C. The Property of Water Irrigation Associations in Taiwan During the Japanese Colonial Period Constituted Public Property
As previously noted, Water Irrigation Associations were public juridical persons, and their assets were inherited through the transformation or consolidation of Public Ponds and Canals System Associations, Government-Established Ponds and Canals System Associations, and other water-related associations. The assets originating from Government-Established Ponds and Canals System Associations were unquestionably public property. Even those acquired during the periods when the associations operated as Public Ponds and Canals System Associations or Water Irrigation Associations were obtained at the time of, or after, the establishment of the association by virtue of its status as a public juridical person, and therefore likewise constituted public property. With respect to the sources of property acquired by the association, such property was obtained on the basis of its public juridical person status, regardless of whether it derived from: (1) Voluntary donations or contributions made without compensation by the original canal operators, landowners (owners of irrigated land), tenant farmers, or other individuals or organizations; (2) Irrigation works expropriated or constructed by the Japanese government and transferred or granted to the association without compensation; (3) Membership contributions, irrigation fees, charges, or labor duties collected pursuant to law; (4) Subsidies provided by the Japanese government; (5) Revenue generated by the association from the operation of irrigation systems; (6) Loans obtained by the association from institutions such as the Nippon Kangyō Bank; (7) Property such as land and buildings acquired through purchase or compensation payments made by the association. All such assets were acquired in the capacity of a public juridical person and therefore constitute public property. Neither the original rights holders nor the members of the association were entitled to claim private rights in such property.

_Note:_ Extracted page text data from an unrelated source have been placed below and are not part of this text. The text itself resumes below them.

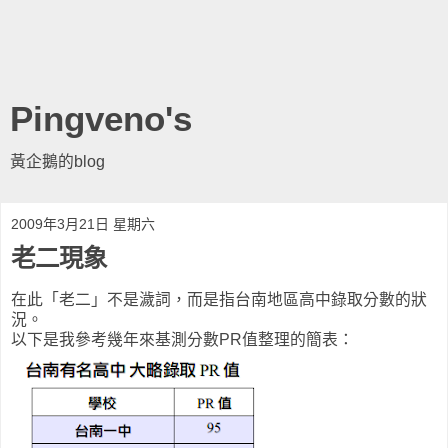
Pingveno's
黃企鵝的blog
2009年3月21日 星期六
老二現象
在此「老二」不是濊詞，而是指台南地區高中錄取分數的狀
況。
以下是我參考幾年來基測分數PR值整理的簡表：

In other words, when the original rights holders or owners transferred property to the association, the nature of the property changed from private to public, and the former owners or rights holders could no longer assert their prior rights over the transferred property. Moreover, individuals required by the association’s bylaws or relevant laws to pay membership contributions, irrigation fees, other charges, or to provide labor services, did so as consideration for the use of irrigation water. These payments or services constituted the fulfillment of obligations prescribed by law or the association’s rules, entitling such individuals only to the right to use the irrigation system—without conferring any proprietary rights in the irrigation canals or facilities owned by the association. Government subsidies and revenue generated by the association from operating the irrigation system were likewise assets acquired by the association in its capacity as a public juridical person. Land and buildings acquired by the association through purchase or compensation payments were obtained using funds held by the association as a public juridical person. Such property was unrelated to the association members. Neither the laws nor the association’s bylaws granted members any right to claim a distribution of profits or surplus. Therefore, it cannot be said that the members had any legally protected property rights in the assets of the association.

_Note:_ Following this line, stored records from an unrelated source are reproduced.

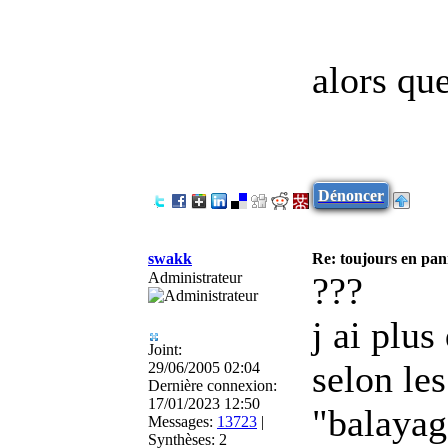
alors que
Dénoncer
swakk
Re: toujours en pann
Administrateur
???
j ai plu
Joint:
selon le
29/06/2005 02:04
Dernière connexion:
17/01/2023 12:50
"balayag
Messages:
13723
|
Synthèses:
2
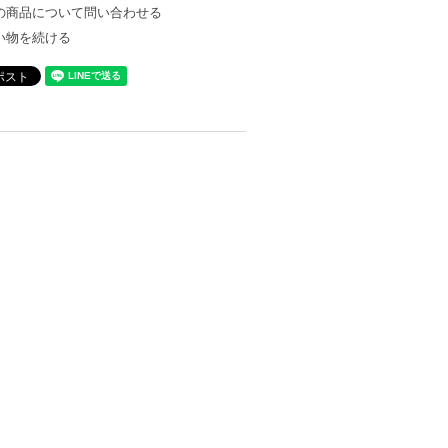
の商品について問い合わせる
い物を続ける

(3) The Property of Water Irrigation Associations in Taiwan During the Japanese Colonial Period Was Taken Over by the Government as Public Property
A. After World War II, under the Kuomintang’s tutelary system, the Republic of China undertook the postwar reception of Japanese properties in Taiwan based primarily on the “Taiwan Takeover Plan Outline,” which was amended and approved by the KMT Chairman on March 14, 1945 (Document No. 15493). According to this outline, along with subsequent regulations such as the “Regulations on the Disposition of Public Land in Taiwan Province” promulgated by the Taiwan Provincial Administrative Executive Office on April 22, 1946, and the “Taiwan Provincial Land Rights Clearance Measures” issued by the Executive Yuan on November 28, 1947, the government took over the following as public property: Japanese government-established or publicly operated irrigation agencies during the colonial period, assets in Taiwan owned by Japanese nationals, agricultural, forestry, fishery, and livestock property interests owned solely or jointly by Japanese and Taiwanese nationals, irrigation works, private land owned by Japanese nationals, government-owned or public land during the Japanese occupation, including paddy fields, dry fields, ponds, fish farms, and other lands designated as public due to their use—such as those originally owned by prefectures or municipalities or purchased with public funds by the Governor-General’s Office or its affiliated agencies, or land designated as riverine or used for constructing irrigation ditches and other public infrastructure. All of the above were included in the scope of postwar takeover and became property of the Republic of China. Lands donated, gifted, or “entrusted” by the people to public agencies during the Japanese period were likewise not subject to restitution.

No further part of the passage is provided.